Naples, Italy 1969. Two men are gunned down by the Camorra, the city’s organised crime gang. One, a candidate for the Communist Party, is about to set up a newspaper to expose corrupt politicians who do the Camorra’s bidding. The second, a detective with the Naples Police Department, has just uncovered the identity of a mole who is passing vital police information to the Camorra. Both assassinated men have 14 year-old daughters – only children who adore their fathers and vow to avenge their murders.
The book opens with Rosetta, the daughter of the communist politician, at a meeting presided over by her mother’s father – a crime-boss, head of one of one of the city’s powerful Camorra families. Steeped in the Camorra tradition, Rosetta is looking for blood – the revenge killing of those who murdered her father. When we first meet Teresa, the detective’s daughter, she is in the Palace of Justice. Her plan is to study law, become a Prosecuting Magistrate and bring her father’s murderers to justice. At this stage of the book – page 30 – I settled down for a good read. This was an interesting set-up. A thriller that sets vigilantism versus the law, criminal recrimination versus justice. In the gritty underworld of Neapolitan crime and punishment, which would win out?
It proved to be a set-up, alright – but not the type I’d imagined.
My enthusiasm began to wane when, co-incidentally, both girls are sent to the same private school in the Lake District of England (where else do Neapolitan girls go to school?). Over the next 150 pages they become best friends, Rosetta terrorizes the school bullies, one of their gang is raped by a teacher and Rosetta sets up the teacher’s murder in Hong Kong (as sixteen-year -old girls do!).
The plot (?) then abruptly shifts to a just-married Rosetta – married to the son of a millionaire, of course. To make a long (and tedious) story short: her husband is gunned down, Rosetta murders his killer, goes to prison, uses her Camorra connections to run the place and get released, establishes herself as a Madrina (god-mother), inherits her dead husband’s millions, sets up an internationally successful fashion-designer business and avenges her father’s murder. Meanwhile, Teresa is working in dusty, dingy law offices and has no life beyond her work.
Credibility score – zero. But the coherence factor was the most disconcerting. Suffice it to say that the narrative was about as coherent as you would get from randomly changing TV channel at half-hour intervals.
What became obvious very early on was that this book wasn’t written for the ordinary thriller reader. No, this book was written for a unique type of reader – the reader who can produce a film or TV series contract from his/her back pocket. But what film could that be? St Trinians meets the Godfather? The Devil meets Prada in Prisoner Cell Block H?
Writing without regard for the general reader is one thing. But to treat the reader as a chump is another. The sucker-punch came at the very end. Having persevered out of a sense of bemused curiosity – how will all these half-developed plots come together? How does it all finish up? I was hit between the eyes with “To be continued”!!!
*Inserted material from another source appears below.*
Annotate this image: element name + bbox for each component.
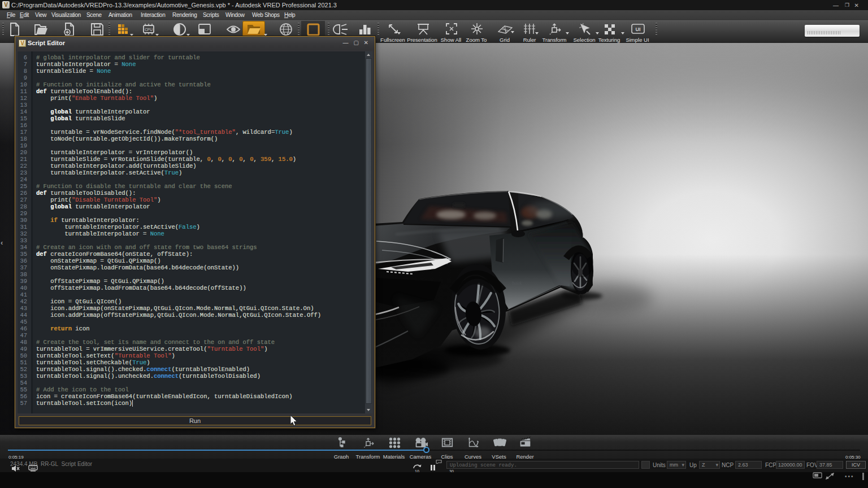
svg-text:UI: UI: [636, 27, 641, 32]
svg-text:buick: buick: [512, 281, 522, 286]
svg-text:CPU: CPU: [145, 28, 153, 32]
This book is a set-up – a set-up for the sequel.
My verdict? Dorothy Parker’s widely reputed quip “This is not a book to lightly thrown aside. It should be thrown with great force” immediately comes to mind. Ideally thrown at the author – with such accuracy that it causes significant pain.
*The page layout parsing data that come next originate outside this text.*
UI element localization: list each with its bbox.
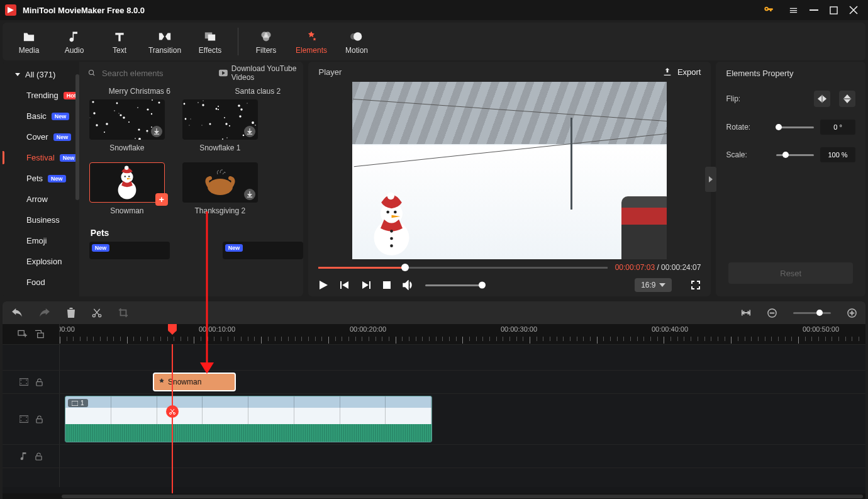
- timeline-ruler[interactable]: 00:0000:00:10:0000:00:20:0000:00:30:0000…: [60, 324, 865, 344]
- track-audio[interactable]: [60, 445, 865, 468]
- timeline-element-clip[interactable]: Snowman: [153, 373, 236, 391]
- flip-vertical-button[interactable]: [839, 91, 855, 107]
- svg-point-73: [387, 211, 390, 214]
- svg-point-31: [128, 121, 130, 123]
- reset-button[interactable]: Reset: [728, 262, 853, 284]
- zoom-slider[interactable]: [793, 312, 831, 314]
- sidebar-item-emoji[interactable]: Emoji: [3, 230, 79, 251]
- svg-rect-102: [19, 416, 28, 423]
- youtube-download-link[interactable]: Download YouTube Videos: [219, 64, 303, 82]
- volume-icon[interactable]: [403, 280, 414, 290]
- tab-audio[interactable]: Audio: [52, 23, 97, 60]
- svg-point-62: [218, 109, 219, 110]
- ruler-label: 00:00:30:00: [501, 325, 537, 333]
- lock-icon[interactable]: [36, 378, 43, 386]
- add-track-below-icon[interactable]: [35, 330, 44, 339]
- svg-point-30: [158, 102, 160, 104]
- svg-point-26: [147, 133, 147, 133]
- split-button[interactable]: [92, 308, 102, 318]
- element-thumb[interactable]: +: [89, 162, 165, 203]
- sidebar-item-pets[interactable]: PetsNew: [3, 168, 79, 189]
- track-video[interactable]: 1: [60, 394, 865, 444]
- svg-rect-111: [36, 456, 42, 459]
- sidebar-item-business[interactable]: Business: [3, 210, 79, 230]
- tab-media[interactable]: Media: [6, 23, 52, 60]
- add-element-button[interactable]: +: [155, 193, 168, 206]
- svg-point-74: [394, 211, 397, 214]
- svg-rect-101: [36, 381, 42, 385]
- sidebar-all[interactable]: All (371): [3, 64, 79, 85]
- element-thumb[interactable]: New: [223, 242, 303, 259]
- timeline-panel: 00:0000:00:10:0000:00:20:0000:00:30:0000…: [3, 301, 865, 499]
- player-panel: Player Export: [308, 62, 711, 296]
- sidebar-item-arrow[interactable]: Arrow: [3, 189, 79, 210]
- crop-button[interactable]: [118, 308, 128, 318]
- playhead-handle[interactable]: [168, 324, 177, 332]
- play-button[interactable]: [318, 280, 328, 290]
- seek-bar[interactable]: [318, 267, 607, 269]
- rotate-value[interactable]: [820, 120, 855, 135]
- minimize-icon[interactable]: [810, 6, 818, 14]
- menu-icon[interactable]: [789, 6, 798, 15]
- properties-panel: Elements Property Flip: Rotate: Scale: R…: [716, 62, 865, 296]
- timeline-video-clip[interactable]: 1: [65, 396, 432, 442]
- sidebar-item-explosion[interactable]: Explosion: [3, 251, 79, 272]
- svg-marker-0: [8, 7, 14, 13]
- download-icon[interactable]: [244, 189, 255, 200]
- zoom-out-button[interactable]: [767, 308, 777, 318]
- download-icon[interactable]: [244, 126, 255, 137]
- rotate-slider[interactable]: [776, 126, 814, 128]
- lock-icon[interactable]: [36, 415, 43, 423]
- tab-text[interactable]: Text: [97, 23, 142, 60]
- zoom-in-button[interactable]: [847, 308, 857, 318]
- timeline-fit-button[interactable]: [741, 308, 751, 318]
- element-thumb[interactable]: New: [89, 242, 170, 259]
- scale-slider[interactable]: [776, 154, 814, 156]
- stop-button[interactable]: [382, 281, 391, 289]
- add-track-above-icon[interactable]: [18, 330, 27, 339]
- tab-elements[interactable]: Elements: [289, 23, 334, 60]
- aspect-ratio-select[interactable]: 16:9: [635, 278, 672, 292]
- undo-button[interactable]: [11, 308, 23, 317]
- svg-point-19: [114, 110, 114, 111]
- split-marker[interactable]: [166, 405, 179, 418]
- sidebar-item-trending[interactable]: TrendingHot: [3, 85, 79, 106]
- tab-effects[interactable]: Effects: [187, 23, 233, 60]
- download-icon[interactable]: [151, 126, 162, 137]
- fullscreen-button[interactable]: [691, 280, 701, 290]
- timeline-hscroll[interactable]: [3, 493, 865, 499]
- element-thumb[interactable]: [182, 99, 258, 140]
- close-icon[interactable]: [849, 6, 858, 14]
- tab-filters[interactable]: Filters: [243, 23, 289, 60]
- svg-rect-99: [26, 380, 26, 381]
- collapse-properties-button[interactable]: [705, 167, 716, 192]
- maximize-icon[interactable]: [830, 6, 838, 14]
- scale-value[interactable]: [820, 147, 855, 162]
- svg-point-13: [96, 124, 97, 126]
- element-thumb[interactable]: [89, 99, 165, 140]
- sidebar-item-festival[interactable]: FestivalNew: [3, 147, 79, 168]
- flip-horizontal-button[interactable]: [814, 91, 830, 107]
- next-frame-button[interactable]: [361, 280, 371, 290]
- element-thumb[interactable]: [182, 162, 258, 203]
- element-label: Santa claus 2: [208, 84, 304, 96]
- tab-transition[interactable]: Transition: [142, 23, 187, 60]
- clip-index-badge: 1: [68, 399, 88, 407]
- delete-button[interactable]: [67, 308, 75, 318]
- tab-motion[interactable]: Motion: [334, 23, 379, 60]
- redo-button[interactable]: [39, 308, 50, 317]
- sidebar-item-food[interactable]: Food: [3, 272, 79, 293]
- preview-canvas[interactable]: [352, 82, 667, 259]
- volume-slider[interactable]: [425, 284, 482, 286]
- search-input[interactable]: [101, 68, 209, 79]
- element-label: Snowman: [89, 206, 165, 215]
- sidebar-item-cover[interactable]: CoverNew: [3, 126, 79, 147]
- lock-icon[interactable]: [35, 452, 42, 461]
- track-elements[interactable]: Snowman: [60, 371, 865, 393]
- svg-point-45: [203, 100, 203, 101]
- ruler-label: 00:00:40:00: [652, 325, 688, 333]
- export-button[interactable]: Export: [662, 67, 701, 77]
- upgrade-key-icon[interactable]: [764, 5, 774, 15]
- sidebar-item-basic[interactable]: BasicNew: [3, 106, 79, 126]
- prev-frame-button[interactable]: [340, 280, 350, 290]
“Retribution” is the debut novel of Malcolm Hobbs, the chap who
has generated my ire and, guess what? the Percy Publishing site now indicates that his next book “Don’t Make An Enemy Of Me” is COMING SOON!!
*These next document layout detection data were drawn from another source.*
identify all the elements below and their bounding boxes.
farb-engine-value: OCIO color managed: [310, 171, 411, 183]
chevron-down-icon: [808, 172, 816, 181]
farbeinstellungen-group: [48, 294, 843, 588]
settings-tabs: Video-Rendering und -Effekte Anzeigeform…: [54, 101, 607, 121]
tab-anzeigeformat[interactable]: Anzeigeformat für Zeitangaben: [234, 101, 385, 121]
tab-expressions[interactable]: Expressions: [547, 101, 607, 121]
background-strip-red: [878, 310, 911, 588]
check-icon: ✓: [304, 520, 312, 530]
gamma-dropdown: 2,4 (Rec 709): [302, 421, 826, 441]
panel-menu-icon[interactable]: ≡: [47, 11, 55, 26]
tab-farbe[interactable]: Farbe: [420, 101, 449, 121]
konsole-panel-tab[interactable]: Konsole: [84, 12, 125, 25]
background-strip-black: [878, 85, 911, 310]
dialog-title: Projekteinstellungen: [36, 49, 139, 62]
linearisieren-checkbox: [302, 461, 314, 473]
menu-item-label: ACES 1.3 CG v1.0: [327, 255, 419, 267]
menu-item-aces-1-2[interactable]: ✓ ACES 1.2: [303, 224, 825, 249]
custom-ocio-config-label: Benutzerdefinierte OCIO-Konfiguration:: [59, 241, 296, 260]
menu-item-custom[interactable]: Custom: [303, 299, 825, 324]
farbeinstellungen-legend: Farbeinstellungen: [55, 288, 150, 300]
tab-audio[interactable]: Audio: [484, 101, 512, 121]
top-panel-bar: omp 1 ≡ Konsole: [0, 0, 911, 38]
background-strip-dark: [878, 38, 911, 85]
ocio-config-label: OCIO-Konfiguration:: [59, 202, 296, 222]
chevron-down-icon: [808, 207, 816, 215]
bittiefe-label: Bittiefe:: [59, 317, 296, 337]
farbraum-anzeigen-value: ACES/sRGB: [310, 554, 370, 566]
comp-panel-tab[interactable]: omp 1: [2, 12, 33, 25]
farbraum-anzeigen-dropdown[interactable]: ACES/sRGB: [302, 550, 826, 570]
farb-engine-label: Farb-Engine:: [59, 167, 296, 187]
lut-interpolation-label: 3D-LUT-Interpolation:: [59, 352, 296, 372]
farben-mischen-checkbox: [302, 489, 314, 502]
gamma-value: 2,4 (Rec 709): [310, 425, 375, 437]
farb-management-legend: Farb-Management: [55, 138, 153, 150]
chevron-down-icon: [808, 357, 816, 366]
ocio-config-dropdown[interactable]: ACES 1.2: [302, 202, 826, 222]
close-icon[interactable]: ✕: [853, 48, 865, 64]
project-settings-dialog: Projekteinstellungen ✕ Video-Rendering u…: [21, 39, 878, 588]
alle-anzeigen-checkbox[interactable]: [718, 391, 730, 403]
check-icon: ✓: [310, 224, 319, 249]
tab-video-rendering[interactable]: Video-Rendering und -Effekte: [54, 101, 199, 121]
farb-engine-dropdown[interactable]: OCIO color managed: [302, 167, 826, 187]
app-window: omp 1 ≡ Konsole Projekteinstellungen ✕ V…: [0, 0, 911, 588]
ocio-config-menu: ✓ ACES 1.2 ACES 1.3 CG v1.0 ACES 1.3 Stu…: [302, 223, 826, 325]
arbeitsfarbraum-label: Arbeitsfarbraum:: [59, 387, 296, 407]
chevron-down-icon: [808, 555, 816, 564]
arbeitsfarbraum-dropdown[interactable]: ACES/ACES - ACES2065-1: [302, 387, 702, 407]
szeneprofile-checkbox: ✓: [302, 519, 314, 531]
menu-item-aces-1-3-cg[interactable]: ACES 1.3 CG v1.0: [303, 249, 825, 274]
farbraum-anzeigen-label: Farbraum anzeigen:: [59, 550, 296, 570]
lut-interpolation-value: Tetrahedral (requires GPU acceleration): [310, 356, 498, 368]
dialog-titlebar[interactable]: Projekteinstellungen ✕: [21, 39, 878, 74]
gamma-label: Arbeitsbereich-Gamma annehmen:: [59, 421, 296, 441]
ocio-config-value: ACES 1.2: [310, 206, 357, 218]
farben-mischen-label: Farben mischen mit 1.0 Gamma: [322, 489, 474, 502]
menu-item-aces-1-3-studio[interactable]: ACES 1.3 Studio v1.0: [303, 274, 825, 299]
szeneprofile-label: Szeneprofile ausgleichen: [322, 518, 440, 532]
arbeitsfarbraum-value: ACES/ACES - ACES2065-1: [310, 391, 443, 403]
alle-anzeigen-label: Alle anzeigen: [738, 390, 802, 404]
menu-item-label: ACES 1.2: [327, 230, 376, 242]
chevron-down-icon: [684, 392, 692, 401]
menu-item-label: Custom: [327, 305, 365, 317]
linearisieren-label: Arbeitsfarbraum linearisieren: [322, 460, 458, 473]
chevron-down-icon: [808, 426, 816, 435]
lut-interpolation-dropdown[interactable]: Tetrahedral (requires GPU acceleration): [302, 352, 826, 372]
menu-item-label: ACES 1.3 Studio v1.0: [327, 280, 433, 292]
Malcolm’s brief biog indicates that he has experience as a welfare officer and magazine editor and candidly acknowledges that his “own employment was a very far cry from the corruption and malice that I write about”. Well, sorry Malcolm. There is a reason why every source of advice to would-be authors emphasizes the “write about what you know” rule. It’s because that’s what works. The “what-I-imagine-will-make-me-loadsa-money” approach doesn’t.